Deep Dives

The Sequel to Her Dreams: Hiroshi Teshigahara and Kobo Abe’s Ako

The Sequel to Her Dreams: Hiroshi Teshigahara and Kobo Abe’s <em>Ako</em>

I can think of few movies that express the pain of being young better than Hiroshi Teshigahara and Kobo Abe’s Ako (1964). I first happened upon it by chance, lurking among the supplements on the Criterion edition of Woman in the Dunes. Both films were made in the same year, but in contrast to the feature’s capital-A Allegorizing of the human condition, the little-known thirty-minute short is modest, more vibrant. It chronicles a frenetic twenty-four hours in the life of a poor Japanese sixteen-year-old (Miki Irie) and her teen friends as they work in a bread factory by day and tear up the town by night. Well after making this DVD discovery, I found myself thinking about Ako more than the justly renowned Woman in the Dunes, and perhaps that has something to do with the short’s haunting brevity, how it conveys all of the obscene velocity of its world in a flurry of unforgettable impressions. Never once does the film let you dwell on the ponderous suffering of life, but suffering is never forgotten, and is often indistinguishable from relief. To be groggy by habit, to be lost, to struggle with the alienness of one’s own body and how it’s mangled and misinterpreted by men who seek to dominate: this is the state of automatic caprice that Ako captures with violent immediacy.

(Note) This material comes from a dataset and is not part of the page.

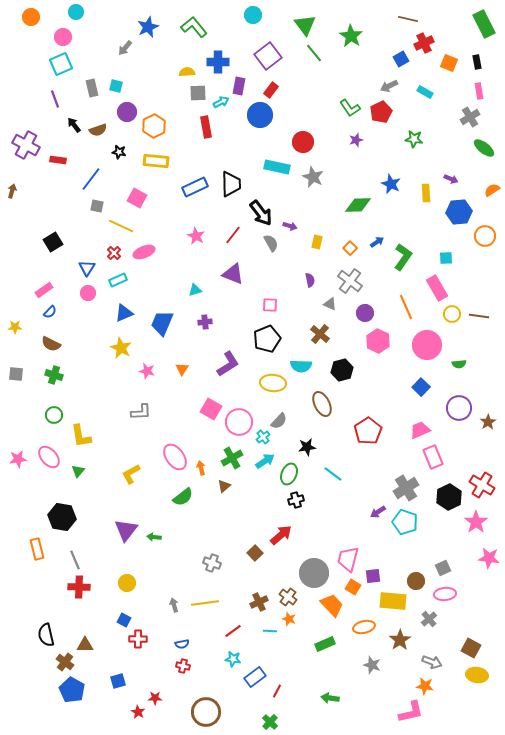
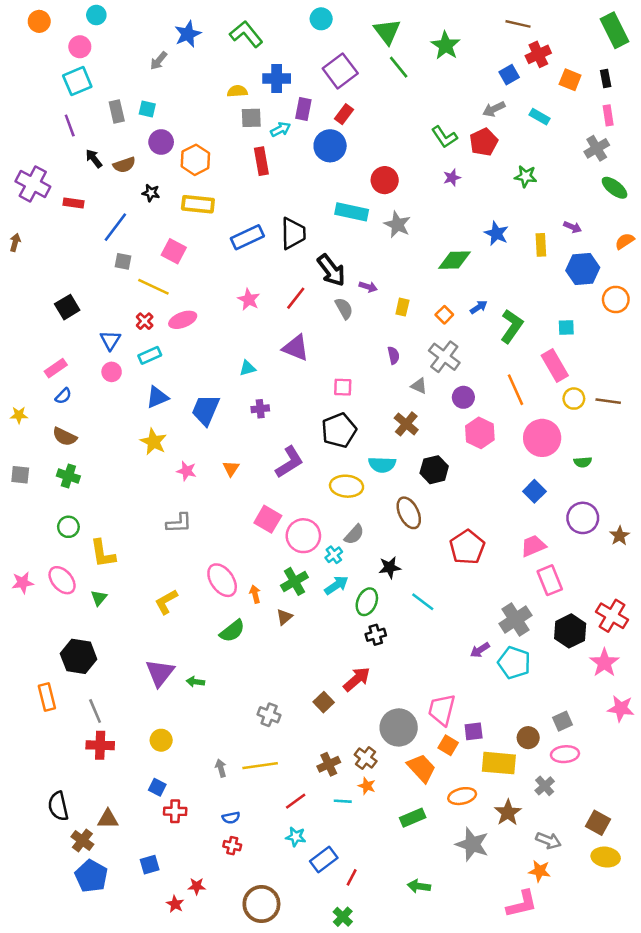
gray star: (372, 665) -> (472, 844), size x1.5

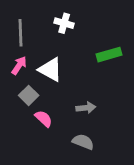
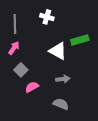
white triangle: (50, 70) -> (58, 51), moved
pink semicircle: (44, 119) -> (32, 87), turned -72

An alarm clock ticks away the blank seconds that Ako has to herself at dawn, before she’s once again back on the five-to-nine grind, processing raw dough in a deafeningly loud factory. Teshigahara and Irie pay fine attention to all the details that go into an overworked girl’s morning routine: the frigid water she splashes on her face to prepare herself for the long day, the powder puffs applied to her cheeks to cover up the pimples reflected back to her by a compact mirror. Eerily, the film’s opening plays without any sound. A more conventional, post–John Hughes take on youth would try to lure viewers in with pop flourishes and a montage of cool postures. Instead, Ako takes its time to show how, even at the age of sixteen, a person’s pleasure and pain are always fatefully entangled. Ako is one episode of the four in La fleur de l’âge, ou Les adolescents (1964), an omnibus film commissioned by the National Film Board of Canada on the turmoil of adolescence (the other parts were directed by Jean Rouch, Gian Vittorio Baldi, and Michel Brault). It falls in the middle of the run of symbol- and doom-laden allegories that cemented Teshigahara’s reputation in the 1960s: after Pitfall (1962) and Woman in the Dunes, before The Face of Another (1966) and The Man Without a Map (1968). Like those films, it was coadapted by Abe from one of the author’s own short stories (most of which remain untranslated into English) and was scored and sound-designed by the prolific modernist composer Toru Takemitsu.